# Is SPC still the "best" format for Super NES music?



## ChiefReginod (Dec 5, 2020)

SPC is reliable and works in most VGM players, but it has its limitations... namely the lack of track length data (EDIT: This isn't true after all, check my next post below). Is there a more current format that includes track lengths? Or at least some way to effect this with SPC files (playlists, plugins, etc)?

Thanks in advance, and since this sub-forum moves a little slowly feel free to necro post as needed.


----------



## Silent_Gunner (Dec 6, 2020)

ChiefReginod said:


> SPC is reliable and works in most VGM players, but it has its limitations... namely the lack of track length data. Is there a more current format that includes track lengths? Or at least some way to effect this with SPC files (playlists, plugins, etc)?
> 
> Thanks in advance, and since this sub-forum moves a little slowly feel free to necro post as needed.



It's perfect if you want to convert to FLAC. Just a warning: you will have to amplify every individual track if you want the volume to have parity with other music. Unless someone wants to tell me how to amplify a bunch of music tracks at once using Audacity, preferably.


----------



## ChiefReginod (Dec 6, 2020)

I think I must have some old rips or something, because I checked some of my other SPCs and about half of them _do_ have the track lengths stored. So, I guess I should update my collection.

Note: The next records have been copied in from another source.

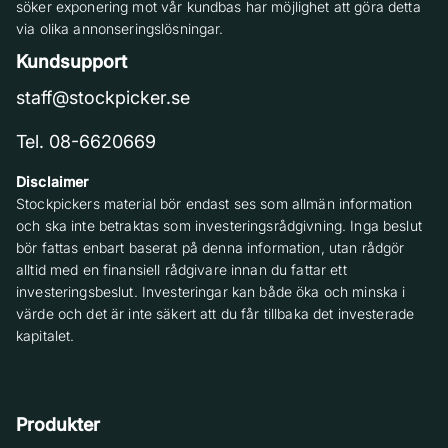
söker exponering mot vår kundbas har möjlighet att göra detta
via olika annonseringslösningar.
Kundsupport
staff@stockpicker.se
Tel. 08-6620669
Disclaimer
Stockpickers material bör endast ses som allmän information
och ska inte betraktas som investeringsrådgivning. Inga beslut
bör fattas enbart baserat på denna information, utan rådgör
alltid med en finansiell rådgivare innan du fattar ett
investeringsbeslut. Investeringar kan både öka och minska i
värde och det är inte säkert att du får tillbaka det investerade
kapitalet.
Produkter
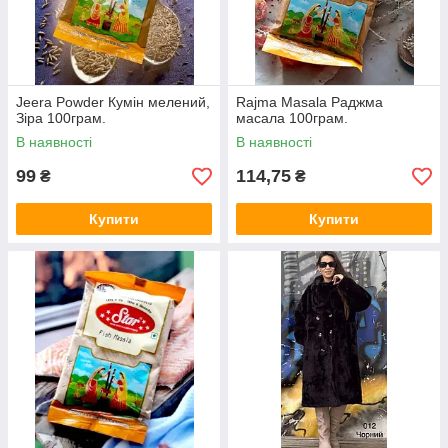
Jeera Powder Кумін мелений,
Rajma Masala Раджма
Зіра 100грам.
масала 100грам.
В наявності
В наявності
99
114,75
₴
₴
Купити
Купити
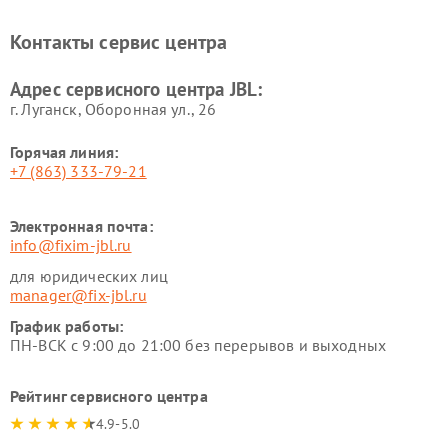
Контакты сервис центра
Адрес сервисного центра JBL:
г. Луганск, Оборонная ул., 26
Горячая линия:
+7 (863) 333-79-21
Электронная почта:
info@fixim-jbl.ru
для юридических лиц
manager@fix-jbl.ru
График работы:
ПН-ВСК с 9:00 до 21:00 без перерывов и выходных
Рейтинг сервисного центра
4.9-5.0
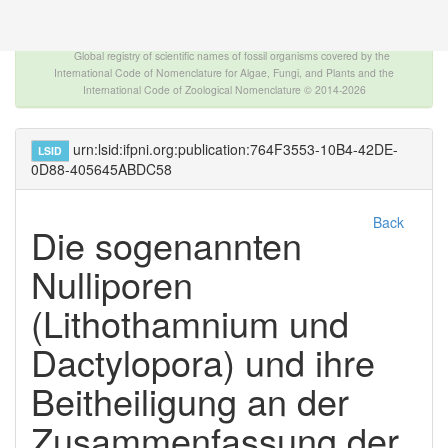
The INTERNATIONAL FOSSIL PLANT NAMES
INDEX
Global registry of scientific names of fossil organisms covered by the
International Code of Nomenclature for Algae, Fungi, and Plants and the
International Code of Zoological Nomenclature © 2014-2026
urn:lsid:ifpni.org:publication:764F3553-10B4-42DE-
LSID
0D88-405645ABDC58
Back
Die sogenannten
Nulliporen
(Lithothamnium und
Dactylopora) und ihre
Beitheiligung an der
Zusammenfassung der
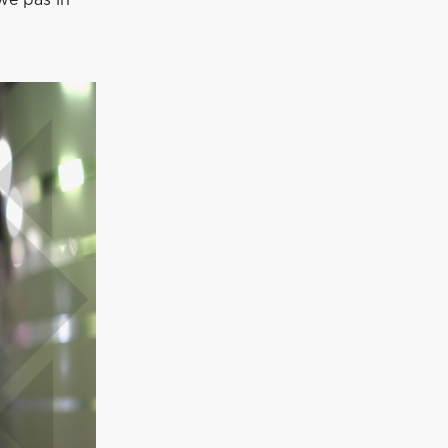
 we pas in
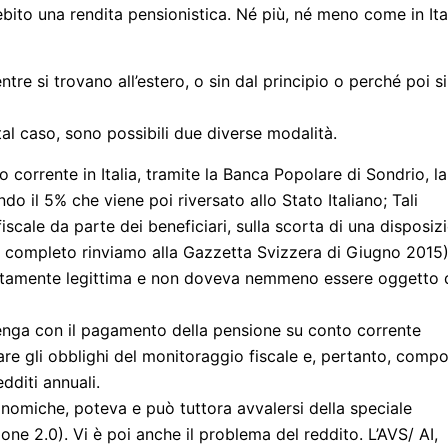
bito una rendita pensionistica. Né più, né meno come in Ita
re si trovano all’estero, o sin dal principio o perché poi si
 tal caso, sono possibili due diverse modalità.
 corrente in Italia, tramite la Banca Popolare di Sondrio, la
do il 5% che viene poi riversato allo Stato Italiano; Tali
cale da parte dei beneficiari, sulla scorta di una disposiz
sto completo rinviamo alla Gazzetta Svizzera di Giugno 2015)
ettamente legittima e non doveva nemmeno essere oggetto 
venga con il pagamento della pensione su conto corrente
tare gli obblighi del monitoraggio fiscale e, pertanto, comp
dditi annuali.
conomiche, poteva e può tuttora avvalersi della speciale
ne 2.0). Vi è poi anche il problema del reddito. L’AVS/ AI,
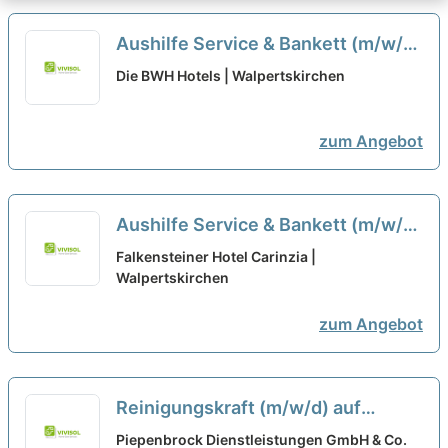
Aushilfe Service & Bankett (m/w/d)
Minijob in Walpertskirchen bei
Die BWH Hotels | Walpertskirchen
Landhotel Hallnberg
zum Angebot
Aushilfe Service & Bankett (m/w/d)
Minijob in Walpertskirchen bei
Falkensteiner Hotel Carinzia |
Landhotel Hallnberg
Walpertskirchen
neu
zum Angebot
Reinigungskraft (m/w/d) auf
Minijobbasis/Teilzeit in Rosenheim
Piepenbrock Dienstleistungen GmbH & Co.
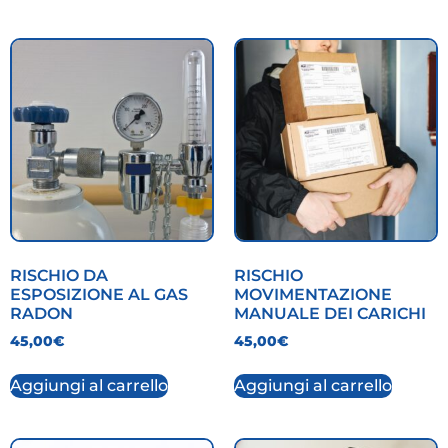
RISCHIO DA
RISCHIO
ESPOSIZIONE AL GAS
MOVIMENTAZIONE
RADON
MANUALE DEI CARICHI
45,00
€
45,00
€
Aggiungi al carrello
Aggiungi al carrello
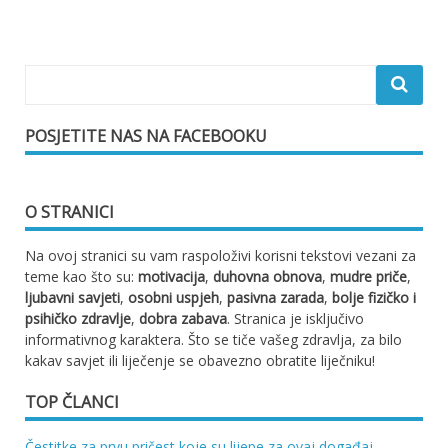
objava
POSJETITE NAS NA FACEBOOKU
O STRANICI
Na ovoj stranici su vam raspoloživi korisni tekstovi vezani za
teme kao što su:
motivacija
,
duhovna obnova
,
mudre priče
,
ljubavni savjeti
,
osobni uspjeh
,
pasivna zarada
,
bolje fizičko i
psihičko zdravlje
,
dobra zabava
. Stranica je isključivo
informativnog karaktera. Što se tiče vašeg zdravlja, za bilo
kakav savjet ili liječenje se obavezno obratite liječniku!
TOP ČLANCI
Čestitke za prvu pričest koje su lijepe za ovaj događaj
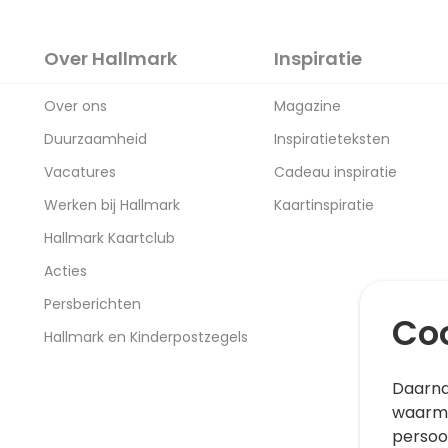
Over Hallmark
Inspiratie
Over ons
Magazine
Duurzaamheid
Inspiratieteksten
Vacatures
Cadeau inspiratie
Werken bij Hallmark
Kaartinspiratie
Hallmark Kaartclub
Acties
Persberichten
Coo
Hallmark en Kinderpostzegels
Daarna
waarme
persoo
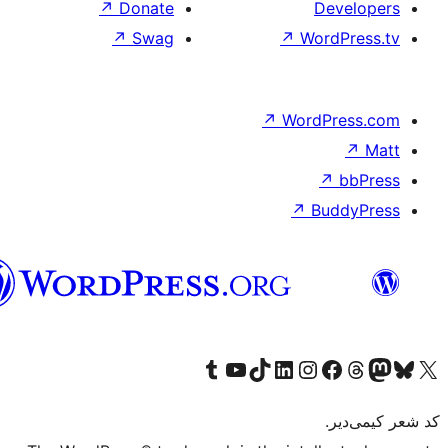
تورکجه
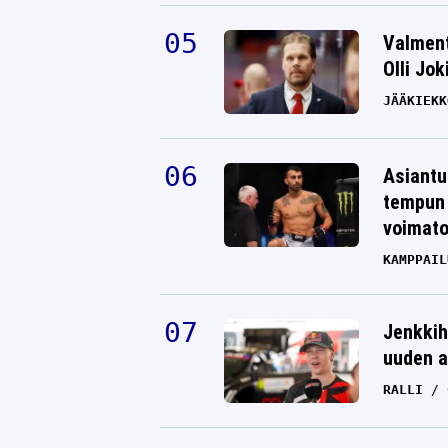
Valment
Olli Jok
JÄÄKIEKK
Asiantu
tempun 
voimat
KAMPPAIL
Jenkkih
uuden a
RALLI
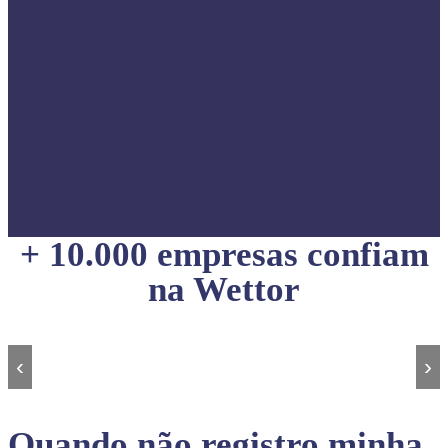
+ 10.000 empresas confiam
na Wettor
‹
›
Quando não registro minha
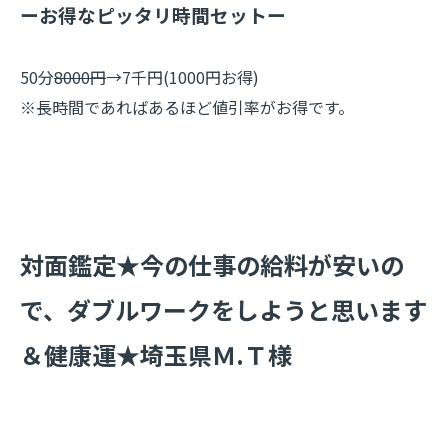
ーお得なピッタリ時間セットー
50分
8000円
→7千円(1000円お得)
※長時間であればあるほど値引率がお得です。
​対面鑑定★今の仕事の給料が安いの
で、ダブルワークをしようと思います
＆健康運★埼玉県Ｍ.Ｔ様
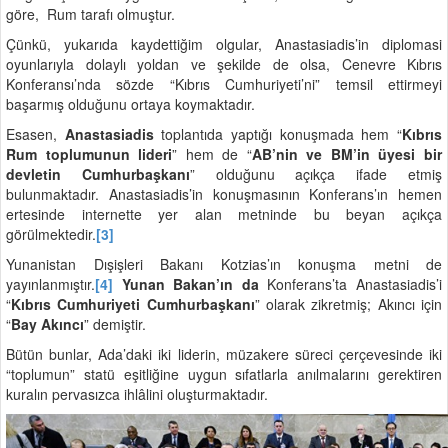
göre, Rum tarafı olmuştur.
Çünkü, yukarıda kaydettiğim olgular, Anastasiadis’in diplomasi
oyunlarıyla dolaylı yoldan ve şekilde de olsa, Cenevre Kıbrıs
Konferansı’nda sözde “Kıbrıs Cumhuriyeti’ni” temsil ettirmeyi
başarmış olduğunu ortaya koymaktadır.
Esasen,
Anastasiadis
toplantıda yaptığı konuşmada hem “
Kıbrıs
Rum toplumunun lideri
” hem de “
AB’nin ve BM’in üyesi bir
devletin Cumhurbaşkanı
” olduğunu açıkça ifade etmiş
bulunmaktadır. Anastasiadis’in konuşmasının Konferans’ın hemen
ertesinde internette yer alan metninde bu beyan açıkça
görülmektedir.
[3]
Yunanistan Dışişleri Bakanı Kotzias’ın konuşma metni de
yayınlanmıştır.
[4]
Yunan Bakan’ın da
Konferans’ta Anastasiadis’i
“
Kıbrıs Cumhuriyeti Cumhurbaşkanı
” olarak zikretmiş; Akıncı için
“
Bay Akıncı
” demiştir.
Bütün bunlar, Ada’daki iki liderin, müzakere süreci çerçevesinde iki
“toplumun” statü eşitliğine uygun sıfatlarla anılmalarını gerektiren
kuralın pervasızca ihlâlini oluşturmaktadır.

However, I just read that the SPC format does have its limitations and some soundtracks can't be ripped. _J.J.R. Tolkein's Lord of the Rings: Volume I_ is the first example I found so far, and I found a miniSNSF rip of that soundtrack but only a few tracks play properly. The rest have a lot of static. If anyone can offer any info on these unsupported soundtracks I would be grateful.



Silent_Gunner said:


> It's perfect if you want to convert to FLAC. Just a warning: you will have to amplify every individual track if you want the volume to have parity with other music. Unless someone wants to tell me how to amplify a bunch of music tracks at once using Audacity, preferably.


It's actually really easy to do that in foobar2000. Just select the files you want to convert, right-click, and then click...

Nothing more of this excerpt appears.